As long as it's understood that having your database scripts in SCM isn't going to afford the same protections as having your code in there, and that you should still be very conservative with schema changes, I think it's probably a good thing to do if you have more than 3 or 4 developers. If you're a pair or a one-man show, it's probably not worth the effort, because the frequency of changes should be rare.

Since I assist well over 50 projects with a lots of associated database, I can assure you that for large projects, Version Control Tools are simply not made for any kind of versionning of data from the database.
Those kind of data evolve at a very different pace than the rest of your development.

SCM can be suited for storing scripts of upgrades (or even downgrades) of schema.
Data are managed with backups.

VonC
I don't think this question is about source control of schema design, I think it's about changes made by the application to database rows.
WW
"changes made by the application to database rows" is about data, is it not ? Hence my answer. SCM is not made for data versionning coming from database.
VonC
A: 

Here's a start, in a post by one of SO's founders.

Yuval F
That is about putting the entire database under version control, not the actual data in it.
Kristoffer L
+6  A: 

I think you are looking for versioning the content of database records (as StackOverflow does when someone edits a questrion/answer) a good starting point might be look some database model that uses that revision tracking.

The best example that comes to my mind I think is MediaWiki (Wikipedia engine), look at the database diagram here, check how the revision table its related.

Depending what technologies you're using you'll have to find some good diff/merge algorithms.

Check this question if it's for .NET.

CMS
+4  A: 

In the BI world, you could accomplish this by adding a startDate and endDate to the table you want to version. When you insert the first record into the table, the startDate is populated, but the endDate is null. When you insert the second record, you also update the endDate of the first record with the startDate of the second record.

When you want to view the current record, you select the one where endDate is null.

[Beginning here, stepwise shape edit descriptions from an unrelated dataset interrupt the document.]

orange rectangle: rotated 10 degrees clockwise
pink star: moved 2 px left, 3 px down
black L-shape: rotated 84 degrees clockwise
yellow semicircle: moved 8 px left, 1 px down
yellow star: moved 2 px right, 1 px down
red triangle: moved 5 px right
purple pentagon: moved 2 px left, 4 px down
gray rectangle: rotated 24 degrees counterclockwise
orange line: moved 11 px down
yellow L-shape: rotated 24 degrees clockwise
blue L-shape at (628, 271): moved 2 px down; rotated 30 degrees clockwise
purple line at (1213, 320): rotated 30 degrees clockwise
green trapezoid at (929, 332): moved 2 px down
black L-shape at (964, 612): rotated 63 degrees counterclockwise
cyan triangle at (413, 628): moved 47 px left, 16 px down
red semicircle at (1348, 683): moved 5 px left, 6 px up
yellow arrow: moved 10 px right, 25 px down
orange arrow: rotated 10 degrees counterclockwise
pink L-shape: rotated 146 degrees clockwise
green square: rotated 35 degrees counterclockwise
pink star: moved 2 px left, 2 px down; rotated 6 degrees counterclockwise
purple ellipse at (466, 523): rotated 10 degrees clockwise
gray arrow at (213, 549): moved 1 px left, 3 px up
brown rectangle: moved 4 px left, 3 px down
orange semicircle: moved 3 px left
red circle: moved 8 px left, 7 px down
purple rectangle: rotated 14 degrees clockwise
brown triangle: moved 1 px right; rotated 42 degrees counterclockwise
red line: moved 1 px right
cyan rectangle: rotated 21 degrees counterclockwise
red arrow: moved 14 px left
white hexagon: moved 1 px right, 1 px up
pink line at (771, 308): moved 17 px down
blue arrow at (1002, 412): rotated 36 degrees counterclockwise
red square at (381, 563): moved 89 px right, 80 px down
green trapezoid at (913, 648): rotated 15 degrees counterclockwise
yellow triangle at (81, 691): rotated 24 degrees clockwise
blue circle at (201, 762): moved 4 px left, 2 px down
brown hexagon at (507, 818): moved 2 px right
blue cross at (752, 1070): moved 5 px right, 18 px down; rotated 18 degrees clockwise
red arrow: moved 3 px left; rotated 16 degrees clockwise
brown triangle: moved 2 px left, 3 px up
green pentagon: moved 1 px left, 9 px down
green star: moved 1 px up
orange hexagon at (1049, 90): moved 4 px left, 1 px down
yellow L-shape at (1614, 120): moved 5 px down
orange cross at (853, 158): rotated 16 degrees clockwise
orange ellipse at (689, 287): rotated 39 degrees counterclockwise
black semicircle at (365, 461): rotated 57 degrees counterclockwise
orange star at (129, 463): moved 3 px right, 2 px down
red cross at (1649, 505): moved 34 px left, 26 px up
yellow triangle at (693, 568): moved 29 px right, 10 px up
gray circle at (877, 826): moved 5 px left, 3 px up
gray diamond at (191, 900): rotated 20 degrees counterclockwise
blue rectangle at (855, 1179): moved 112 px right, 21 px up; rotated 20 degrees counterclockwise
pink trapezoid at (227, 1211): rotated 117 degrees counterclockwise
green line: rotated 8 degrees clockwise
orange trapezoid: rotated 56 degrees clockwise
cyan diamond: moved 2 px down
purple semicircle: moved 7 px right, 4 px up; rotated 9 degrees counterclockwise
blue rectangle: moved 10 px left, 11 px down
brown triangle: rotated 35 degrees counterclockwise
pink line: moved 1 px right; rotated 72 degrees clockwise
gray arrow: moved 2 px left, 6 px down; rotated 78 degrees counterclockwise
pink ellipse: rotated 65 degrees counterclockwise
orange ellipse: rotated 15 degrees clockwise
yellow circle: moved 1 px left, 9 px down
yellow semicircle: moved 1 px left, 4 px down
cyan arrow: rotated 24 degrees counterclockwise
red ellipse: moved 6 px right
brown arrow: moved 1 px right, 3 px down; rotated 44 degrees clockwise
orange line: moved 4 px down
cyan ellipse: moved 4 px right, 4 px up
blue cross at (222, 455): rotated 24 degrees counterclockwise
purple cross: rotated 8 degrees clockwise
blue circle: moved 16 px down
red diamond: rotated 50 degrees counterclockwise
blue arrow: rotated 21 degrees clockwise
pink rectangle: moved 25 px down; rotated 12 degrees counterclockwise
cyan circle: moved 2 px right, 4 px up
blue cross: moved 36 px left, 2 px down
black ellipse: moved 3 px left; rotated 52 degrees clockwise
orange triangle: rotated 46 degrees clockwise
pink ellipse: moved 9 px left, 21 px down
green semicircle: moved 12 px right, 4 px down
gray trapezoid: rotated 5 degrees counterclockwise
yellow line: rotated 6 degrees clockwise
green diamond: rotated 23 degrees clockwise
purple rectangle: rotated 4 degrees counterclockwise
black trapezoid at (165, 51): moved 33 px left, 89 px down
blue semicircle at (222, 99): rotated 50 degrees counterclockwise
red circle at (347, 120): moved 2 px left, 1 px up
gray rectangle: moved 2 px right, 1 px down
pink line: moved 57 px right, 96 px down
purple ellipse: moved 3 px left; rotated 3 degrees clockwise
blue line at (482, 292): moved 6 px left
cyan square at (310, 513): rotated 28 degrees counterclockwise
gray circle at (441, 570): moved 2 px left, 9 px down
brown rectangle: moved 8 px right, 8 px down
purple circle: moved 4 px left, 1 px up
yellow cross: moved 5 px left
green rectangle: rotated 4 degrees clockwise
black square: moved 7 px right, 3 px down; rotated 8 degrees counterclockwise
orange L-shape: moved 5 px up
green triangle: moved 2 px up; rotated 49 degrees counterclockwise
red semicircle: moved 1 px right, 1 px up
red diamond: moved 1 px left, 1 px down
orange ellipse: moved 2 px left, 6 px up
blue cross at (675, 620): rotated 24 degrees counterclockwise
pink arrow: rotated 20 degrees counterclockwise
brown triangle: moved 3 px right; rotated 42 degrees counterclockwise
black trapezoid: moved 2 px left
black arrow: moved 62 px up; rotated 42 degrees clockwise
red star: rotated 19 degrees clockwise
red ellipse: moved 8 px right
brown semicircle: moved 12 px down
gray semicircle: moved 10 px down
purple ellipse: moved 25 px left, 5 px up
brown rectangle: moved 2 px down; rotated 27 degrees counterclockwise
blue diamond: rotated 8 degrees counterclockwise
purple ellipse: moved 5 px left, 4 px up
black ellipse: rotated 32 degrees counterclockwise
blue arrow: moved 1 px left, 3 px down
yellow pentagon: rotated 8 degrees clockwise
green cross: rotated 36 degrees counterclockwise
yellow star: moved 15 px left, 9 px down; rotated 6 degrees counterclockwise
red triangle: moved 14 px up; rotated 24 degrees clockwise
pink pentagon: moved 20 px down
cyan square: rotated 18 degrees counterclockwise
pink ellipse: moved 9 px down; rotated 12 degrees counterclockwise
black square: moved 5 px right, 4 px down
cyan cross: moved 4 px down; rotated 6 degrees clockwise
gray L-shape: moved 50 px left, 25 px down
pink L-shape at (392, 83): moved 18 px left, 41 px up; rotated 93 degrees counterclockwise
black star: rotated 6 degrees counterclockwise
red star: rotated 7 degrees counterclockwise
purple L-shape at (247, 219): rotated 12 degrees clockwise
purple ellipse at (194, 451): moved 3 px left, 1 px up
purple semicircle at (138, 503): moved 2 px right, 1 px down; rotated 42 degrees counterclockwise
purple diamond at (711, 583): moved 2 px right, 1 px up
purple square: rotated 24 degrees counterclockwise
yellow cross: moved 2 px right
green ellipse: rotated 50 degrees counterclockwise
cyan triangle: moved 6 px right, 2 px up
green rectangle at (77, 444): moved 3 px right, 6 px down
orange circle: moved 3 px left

This is sometimes called a type 2 Slowly Changing Dimension. See also TupleVersioning

ranomore
Won't my table grow quite large using this approach?
Niels Bosma
Yes, but you can deal with that by indexing and/or partitioning the table. Also, there will only be a small handful of large tables. Most will be much smaller.
ConcernedOfTunbridgeWells
+25  A: 

Let's say you have a FOO table that admins and users can update. Most of the time you can write queries against the FOO table. Happy days.

Then, I would create a FOO_HISTORY table. This has all the columns of the FOO table. The primary key is the same as FOO plus a RevisionNumber column. There is a foreign key from FOO_HISTORY to FOO. You might also add columns related to the revision such as the UserId and RevisionDate. Populate the RevisionNumbers in an ever-increasing fashion across all the *_HISTORY tables (ie. from an Oracle sequence or equivalent). Do not rely on there only being one change in a second. ie. do not put RevisionDate into the primary key.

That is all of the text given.